What is 'my system'? I am responsible for the whole shebang: NT servers, 2k terminal servers, Linux firewalls and web servers, NT desktops, wireless access points.

How can I attack my own systems without attacking someone else's 'intellectual property' or some such BS? I can't. But by the terms of the licenses (even the GPL and BSD, I believe) I can't blame the people I got the software from.

Anyone living in the US, connecting to the US, or who has even heard of the US should not be doing computer security. Anyone who is doing even a reasonable job of it is checking into and poking into the products supplied by vendors. But this is illegal. The vendors can't be blamed. Only you. You can be blamed, but you don't legally have the right to do the thing/s that will make your work effective.

Run. Run and hide.

I said it in a response to a journal on this story (posted yesterday, BTW) but I'll say it again: in a fight between this guy and Ashcroft (which is what this essentially is), Ashcroft will win every time. The only way to get around the problem is to invalidate the disclaimer of warranty of merchantibility of a product. If nothing else, computer software must be fit for a specific purpose. At that point, GM and Walmart become aligned with anti-DMCA forces. Then Microsoft and the Senator from Disney get to see REAL political power.

Hacking for "Security Professionals" only

[Mr.Sharpy]

This guy was on NPR this morning. When asked about his remarks in context of the laws against such hacking he specifically said that he was talking about hacking by "security professionals" only and then only for the purpose of quietly notifying the software maker. In fact, he explicitly said it should remain illegal for any regular joe to hack or reverse engineer software looking for exploits just for the fun of it.

This guy is not your friend. He, like the rest of the administration, is solely concerned with corporate interests. What he has in mind here is definitely not exposing exploits and causing bad corporate PR. It is the quiet uncovering of holes and the quiet informing of the software makers so they can issue mystery patches.

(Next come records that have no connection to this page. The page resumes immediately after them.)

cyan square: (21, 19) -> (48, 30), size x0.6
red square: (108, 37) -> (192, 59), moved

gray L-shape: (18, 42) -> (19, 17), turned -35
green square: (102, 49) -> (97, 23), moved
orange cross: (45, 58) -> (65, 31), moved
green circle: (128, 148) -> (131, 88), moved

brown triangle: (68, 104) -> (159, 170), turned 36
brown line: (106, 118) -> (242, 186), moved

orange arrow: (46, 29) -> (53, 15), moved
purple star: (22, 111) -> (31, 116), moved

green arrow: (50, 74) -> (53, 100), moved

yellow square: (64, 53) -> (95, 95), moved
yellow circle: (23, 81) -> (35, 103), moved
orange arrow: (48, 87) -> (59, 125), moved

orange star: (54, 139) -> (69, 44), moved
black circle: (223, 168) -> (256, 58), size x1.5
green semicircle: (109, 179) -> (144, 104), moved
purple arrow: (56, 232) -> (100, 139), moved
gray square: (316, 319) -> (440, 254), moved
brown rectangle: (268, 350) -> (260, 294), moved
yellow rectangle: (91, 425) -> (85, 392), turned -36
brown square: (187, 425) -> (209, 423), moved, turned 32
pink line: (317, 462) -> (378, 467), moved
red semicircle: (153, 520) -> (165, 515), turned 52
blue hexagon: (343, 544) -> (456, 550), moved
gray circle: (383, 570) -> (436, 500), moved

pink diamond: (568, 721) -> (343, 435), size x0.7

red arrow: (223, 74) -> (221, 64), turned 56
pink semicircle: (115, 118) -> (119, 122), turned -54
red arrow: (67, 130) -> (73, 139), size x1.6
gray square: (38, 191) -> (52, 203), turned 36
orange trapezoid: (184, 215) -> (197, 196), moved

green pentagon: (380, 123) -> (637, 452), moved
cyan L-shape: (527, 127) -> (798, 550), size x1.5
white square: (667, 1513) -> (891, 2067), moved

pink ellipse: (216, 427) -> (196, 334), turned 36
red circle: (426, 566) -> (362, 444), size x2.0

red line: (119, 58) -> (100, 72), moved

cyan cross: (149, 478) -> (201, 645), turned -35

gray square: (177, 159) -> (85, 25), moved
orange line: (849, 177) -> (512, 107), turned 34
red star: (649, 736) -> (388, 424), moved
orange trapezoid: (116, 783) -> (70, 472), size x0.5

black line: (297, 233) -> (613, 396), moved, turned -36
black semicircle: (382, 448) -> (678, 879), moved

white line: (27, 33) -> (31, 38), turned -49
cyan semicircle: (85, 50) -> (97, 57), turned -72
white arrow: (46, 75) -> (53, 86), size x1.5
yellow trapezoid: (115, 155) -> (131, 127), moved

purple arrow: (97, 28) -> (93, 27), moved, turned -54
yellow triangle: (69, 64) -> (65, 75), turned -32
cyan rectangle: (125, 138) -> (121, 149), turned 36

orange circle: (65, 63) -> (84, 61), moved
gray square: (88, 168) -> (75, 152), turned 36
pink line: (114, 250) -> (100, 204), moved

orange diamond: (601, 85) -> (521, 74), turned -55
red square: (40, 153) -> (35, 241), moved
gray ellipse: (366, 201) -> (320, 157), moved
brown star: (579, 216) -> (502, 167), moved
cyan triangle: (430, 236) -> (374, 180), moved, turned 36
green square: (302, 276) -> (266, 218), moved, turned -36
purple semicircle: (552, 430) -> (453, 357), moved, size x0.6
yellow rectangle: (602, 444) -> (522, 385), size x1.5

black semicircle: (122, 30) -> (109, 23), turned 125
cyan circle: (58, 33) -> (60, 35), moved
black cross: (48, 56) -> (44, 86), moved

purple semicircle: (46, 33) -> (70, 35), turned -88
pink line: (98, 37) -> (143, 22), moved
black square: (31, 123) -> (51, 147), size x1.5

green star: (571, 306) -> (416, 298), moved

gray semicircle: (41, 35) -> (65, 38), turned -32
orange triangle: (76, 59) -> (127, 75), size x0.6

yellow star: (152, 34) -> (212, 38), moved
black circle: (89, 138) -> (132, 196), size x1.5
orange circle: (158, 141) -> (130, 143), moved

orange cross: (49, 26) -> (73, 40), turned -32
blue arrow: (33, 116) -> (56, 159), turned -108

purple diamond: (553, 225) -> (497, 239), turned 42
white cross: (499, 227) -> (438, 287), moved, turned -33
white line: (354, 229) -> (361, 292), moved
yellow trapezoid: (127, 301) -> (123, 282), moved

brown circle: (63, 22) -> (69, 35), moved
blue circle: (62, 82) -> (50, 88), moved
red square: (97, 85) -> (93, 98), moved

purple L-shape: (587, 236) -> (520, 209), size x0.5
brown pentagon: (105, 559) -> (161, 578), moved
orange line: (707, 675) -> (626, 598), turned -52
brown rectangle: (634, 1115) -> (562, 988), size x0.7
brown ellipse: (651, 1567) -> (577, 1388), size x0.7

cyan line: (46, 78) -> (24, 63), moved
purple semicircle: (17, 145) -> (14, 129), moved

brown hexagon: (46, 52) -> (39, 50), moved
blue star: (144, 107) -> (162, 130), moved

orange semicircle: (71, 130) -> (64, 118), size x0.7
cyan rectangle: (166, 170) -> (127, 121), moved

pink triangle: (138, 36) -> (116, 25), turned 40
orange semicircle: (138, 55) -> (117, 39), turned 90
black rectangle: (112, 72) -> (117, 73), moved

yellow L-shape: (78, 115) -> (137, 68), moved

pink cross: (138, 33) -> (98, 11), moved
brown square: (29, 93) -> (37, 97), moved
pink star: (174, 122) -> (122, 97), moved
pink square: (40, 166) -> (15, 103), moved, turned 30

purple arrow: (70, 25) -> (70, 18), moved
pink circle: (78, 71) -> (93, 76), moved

The reasoning behind that I suppose is to keep malicious hackers from using public exploits. But in reality, by the time the so called "security experts" stumble on the holes, the real evil hackers have already known about them for a long time. This is just more the "keep the problem secret and it will go away" policy that has gotten us into trouble.

Re:Hacking for "Security Professionals" only

[Asprin]

Two things bother me about this statement:

1) Define "Security Professional". How do I get to be one? Do I have to hire a lawyer? Am I an SP if I config user passwords? Write code? Use keys in doors? Write papers on PKI systems and techniques? Hack my DreamCast to play Simon? Can I get an SP license from somewhere (other than the BAR Assoc. ;) that excuses me from the DMCA? How much is it?

2) How do you get SP's if "ordinary Joe's" are forbidden from studying and learning the techniques required to do the hacking?

Re:Ethics

[jafac]

That's bullshit.

If some shadetree mechanic is working on his buddie's Camaro, and finds a manufacturing defect that ought to prompt a safety recall - he goes to the manufacturer and most likely gets promptly ignored (for the sake of argument here). He can then go to something like Consumer Affairs, but he sure as hell doesn't have to. He can go straight to the press to warn people that their Camaros (or whatever) are going to fall apart at 88 miles per hour.

That is PRECISELY what the hackers are doing - they're going to the press.
Respected, established, journalistic entities, specializing in the field of computer security. 2600 magazine, BugTraq, etc.

Not publishing a security hole, not being able to report something to the press, THAT is an abridgement of free speech. It's BULLSHIT that someone needs to be an "employed security professional" to have the right to work on computers and find bugs.